Introduction to Tellurium
Tellurium, symbolized as Te, is a brittle, silvery-white metalloid element with an atomic number of 52. It is situated in Group 16 of the periodic table, alongside oxygen, sulfur, and selenium, and is thus classified as a chalcogen. Tellurium is a relatively rare element, found in the Earth’s crust at an abundance comparable to gold. Its properties often bridge those of metals and nonmetals.
Chemical Reactivity
The chemical reactivity of tellurium is influenced by its position in the periodic table. It exhibits characteristics of both metallic and nonmetallic elements.
Reaction with Water
Tellurium generally shows very low reactivity with water. At standard temperatures and pressures, elemental tellurium does not react with water. Under extremely high temperatures, such as when exposed to steam, a reaction may occur, but this is not typical under normal environmental conditions.
Reaction with Air
Tellurium is stable in air at room temperature and does not readily oxidize. However, when heated in air or oxygen, tellurium burns with a distinctive blue-green flame. This combustion reaction forms tellurium dioxide (TeO2), a white, crystalline solid.
Te(s) + O₂(g) → TeO₂(s)
This behavior aligns with its group members, where heavier chalcogens require heating to react with oxygen.
General Chemical Behavior
Tellurium exhibits various oxidation states, most commonly -2, +2, +4, and +6. It readily forms compounds with halogens, such as tellurium tetrafluoride (TeF4) and tellurium tetrachloride (TeCl4). It also forms tellurides with many metals, which are compounds where tellurium is in the -2 oxidation state, similar to how oxygen forms oxides or sulfur forms sulfides.
Safety and Physical Properties
Understanding tellurium’s safety and physical properties is crucial for its handling and application.
Toxicity
Tellurium and many of its compounds are considered toxic. Exposure can occur through inhalation, ingestion, or skin contact. A characteristic symptom of tellurium exposure, even at very low levels, is a strong garlic-like odor on the breath and body, often referred to as “tellurium breath.” This odor is caused by the body’s metabolism of tellurium into volatile dimethyl telluride ((CH3)2Te). High levels of exposure can lead to more severe health effects, including nervous system disorders, kidney damage, and liver dysfunction. Therefore, careful handling and appropriate safety measures are necessary when working with tellurium and its compounds.
Radioactivity
Tellurium is not generally classified as a radioactive element that poses a significant hazard. While it has several naturally occurring isotopes, including eight stable ones, some isotopes exhibit extremely long half-lives for processes like double beta decay (e.g., Tellurium-128 with a half-life estimated to be 2.2 × 10^24 years). This decay rate is so slow that it does not contribute to practical radioactivity concerns or applications. Tellurium is not used in radioactive sources or nuclear applications.
Flammability
Elemental tellurium is not considered flammable under normal atmospheric conditions or at room temperature. As noted previously, it will burn when heated to elevated temperatures in the presence of air or oxygen, producing tellurium dioxide. This is a combustion reaction rather than an inherent flammability at ambient conditions.

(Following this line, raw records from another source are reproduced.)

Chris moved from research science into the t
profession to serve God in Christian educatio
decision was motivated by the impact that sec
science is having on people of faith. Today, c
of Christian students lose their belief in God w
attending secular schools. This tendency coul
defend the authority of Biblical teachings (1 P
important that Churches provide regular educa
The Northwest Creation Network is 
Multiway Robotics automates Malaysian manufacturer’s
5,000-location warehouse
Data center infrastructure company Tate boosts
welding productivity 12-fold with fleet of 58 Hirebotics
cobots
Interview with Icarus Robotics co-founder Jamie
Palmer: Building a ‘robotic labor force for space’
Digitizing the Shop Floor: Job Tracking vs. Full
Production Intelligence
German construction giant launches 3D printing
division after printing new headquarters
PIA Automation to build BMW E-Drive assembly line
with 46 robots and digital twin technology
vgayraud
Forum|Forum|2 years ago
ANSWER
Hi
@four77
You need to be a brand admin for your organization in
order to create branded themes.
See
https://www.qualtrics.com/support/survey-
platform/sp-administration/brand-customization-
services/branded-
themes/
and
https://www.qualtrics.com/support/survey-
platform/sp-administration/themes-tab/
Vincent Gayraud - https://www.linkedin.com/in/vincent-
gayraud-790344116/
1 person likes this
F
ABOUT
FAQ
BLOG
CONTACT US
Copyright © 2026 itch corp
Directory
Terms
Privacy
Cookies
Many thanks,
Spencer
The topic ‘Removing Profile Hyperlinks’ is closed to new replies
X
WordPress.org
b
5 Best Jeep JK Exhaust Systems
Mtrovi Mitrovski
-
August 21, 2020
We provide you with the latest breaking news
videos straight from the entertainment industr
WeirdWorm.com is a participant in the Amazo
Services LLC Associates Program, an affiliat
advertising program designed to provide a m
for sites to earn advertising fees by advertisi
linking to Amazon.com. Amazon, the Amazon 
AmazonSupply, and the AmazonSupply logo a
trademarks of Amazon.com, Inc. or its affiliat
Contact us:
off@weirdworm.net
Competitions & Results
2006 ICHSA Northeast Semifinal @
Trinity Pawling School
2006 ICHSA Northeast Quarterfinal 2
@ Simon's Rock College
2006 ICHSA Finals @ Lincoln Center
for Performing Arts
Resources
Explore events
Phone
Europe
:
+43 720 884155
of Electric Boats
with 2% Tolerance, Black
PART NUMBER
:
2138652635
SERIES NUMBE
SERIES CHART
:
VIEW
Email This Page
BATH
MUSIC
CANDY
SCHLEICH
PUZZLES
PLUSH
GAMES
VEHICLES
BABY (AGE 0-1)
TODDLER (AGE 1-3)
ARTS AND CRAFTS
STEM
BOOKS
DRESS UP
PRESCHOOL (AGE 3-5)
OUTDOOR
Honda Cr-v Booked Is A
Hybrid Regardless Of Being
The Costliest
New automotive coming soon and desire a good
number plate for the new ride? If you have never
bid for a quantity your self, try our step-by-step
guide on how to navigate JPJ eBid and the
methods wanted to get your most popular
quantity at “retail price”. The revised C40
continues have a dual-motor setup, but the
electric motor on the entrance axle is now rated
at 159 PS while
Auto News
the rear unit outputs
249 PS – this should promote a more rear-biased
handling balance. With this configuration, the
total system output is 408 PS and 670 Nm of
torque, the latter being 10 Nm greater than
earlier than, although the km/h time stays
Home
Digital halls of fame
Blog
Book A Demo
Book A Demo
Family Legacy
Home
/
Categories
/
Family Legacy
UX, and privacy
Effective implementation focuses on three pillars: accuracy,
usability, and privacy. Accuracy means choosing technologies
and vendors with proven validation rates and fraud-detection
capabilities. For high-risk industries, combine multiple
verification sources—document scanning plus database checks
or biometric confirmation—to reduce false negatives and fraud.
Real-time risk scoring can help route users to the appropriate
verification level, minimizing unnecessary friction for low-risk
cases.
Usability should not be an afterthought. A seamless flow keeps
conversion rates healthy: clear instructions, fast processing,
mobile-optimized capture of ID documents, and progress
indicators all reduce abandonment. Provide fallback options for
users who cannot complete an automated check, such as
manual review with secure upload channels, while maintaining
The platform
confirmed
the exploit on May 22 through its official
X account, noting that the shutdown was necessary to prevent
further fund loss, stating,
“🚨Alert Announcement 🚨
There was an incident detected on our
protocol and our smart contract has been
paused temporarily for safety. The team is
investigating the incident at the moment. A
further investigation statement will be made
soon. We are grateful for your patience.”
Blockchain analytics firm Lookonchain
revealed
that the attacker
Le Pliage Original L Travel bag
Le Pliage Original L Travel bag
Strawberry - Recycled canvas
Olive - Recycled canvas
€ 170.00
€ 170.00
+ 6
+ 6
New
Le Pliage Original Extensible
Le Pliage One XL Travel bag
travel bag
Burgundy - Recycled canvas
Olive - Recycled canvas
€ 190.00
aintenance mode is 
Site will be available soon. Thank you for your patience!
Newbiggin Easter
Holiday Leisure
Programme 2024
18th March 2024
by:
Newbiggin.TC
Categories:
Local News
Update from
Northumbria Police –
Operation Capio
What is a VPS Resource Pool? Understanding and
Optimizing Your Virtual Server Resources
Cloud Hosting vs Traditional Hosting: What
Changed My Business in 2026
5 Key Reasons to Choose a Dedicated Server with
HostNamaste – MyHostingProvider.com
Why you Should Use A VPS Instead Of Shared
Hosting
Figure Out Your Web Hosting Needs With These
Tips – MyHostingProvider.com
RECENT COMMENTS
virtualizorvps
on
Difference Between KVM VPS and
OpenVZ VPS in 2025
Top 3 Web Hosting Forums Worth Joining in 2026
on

Notable Chemical Reaction Example
One of the most notable chemical reactions involving tellurium occurs naturally in geological processes: the formation of gold tellurides. Gold, typically known for its inertness and reluctance to form chemical compounds, readily combines with tellurium to form stable minerals. Examples include calaverite (AuTe2) and sylvanite ((Au,Ag)Te2). These gold telluride ores are significant sources of gold in various mining regions globally, such as Kalgoorlie in Western Australia and Cripple Creek in Colorado, USA. The chemical reaction between gold and tellurium in these geological formations demonstrates tellurium’s unique ability to bond with an otherwise unreactive noble metal. This reactivity is critical for the processes used to extract gold from these specific ore types.